Horrorctober #11: Let me in

Während bei manchen Filmen die Besetzungsliste ausschlaggebend war, hätte ich mir bei diesem Film die Darsteller vielleicht vorher ansehen sollen, dann hätte ich um Let me in einen weiten Bogen machen können.

Owen wird in der Schule regelmäßig verprügelt und leidet unter der Scheidung seiner Eltern, während er bei seiner alkoholkranken Mutter wohnt. Sein Leben ändert sich, als nebenan ein Mädchen in seinem Alter einzieht. Doch irgendetwas an ihr ist merkwürdig, zumal Owen sie immer nur bei Nacht antrifft.

Let me in ist ein Remake des schwedischen Films „So finster die Nacht“. Während die Grundstimmung bekannt aus skandinavischen Filmen ist, so ist er hier einfach nur fehl am Platz.

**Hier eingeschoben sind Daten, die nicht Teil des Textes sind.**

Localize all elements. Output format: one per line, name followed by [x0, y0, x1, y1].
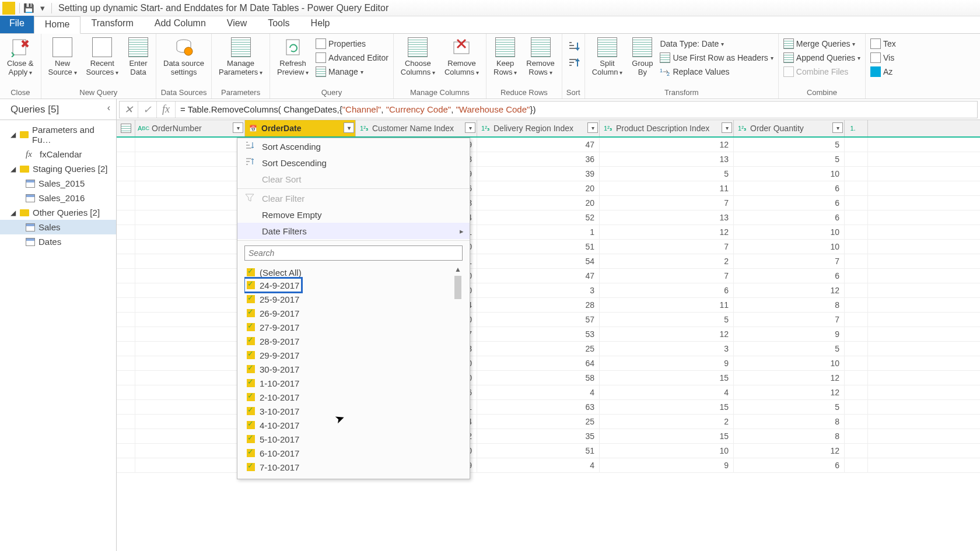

Denn der Film wird mit einer Ruhe erzählt, die den Zuschauer beinahe einschlafen lässt. Zudem sind Chloe Grace Moretz und Kodi Smith-McPhee die perfekte Mischung für einen schlechten Film, denn das Schauspielern haben beide nicht erfunden. Der Film versucht vielmehr das Schicksal Owens darzustellen, als wirklich ein Horrorfilm zu sein, so ist im Film weder Spannung vorhanden, noch eine gruselige Atmosphäre.

Gruselfaktor: 0/5
Handlung: 1/5
Umsetzung: 0/5
Gesamt: 0/5

Horrorctober #10: Cry_Wolf

Nach Jensen Ackles hat es auch sein Supernaturalkollege Jared Padalecki irgendwie in meine Liste geschafft. Vielleicht weil die DVD dazu durch Zufall auf meinem Schreibtisch lag.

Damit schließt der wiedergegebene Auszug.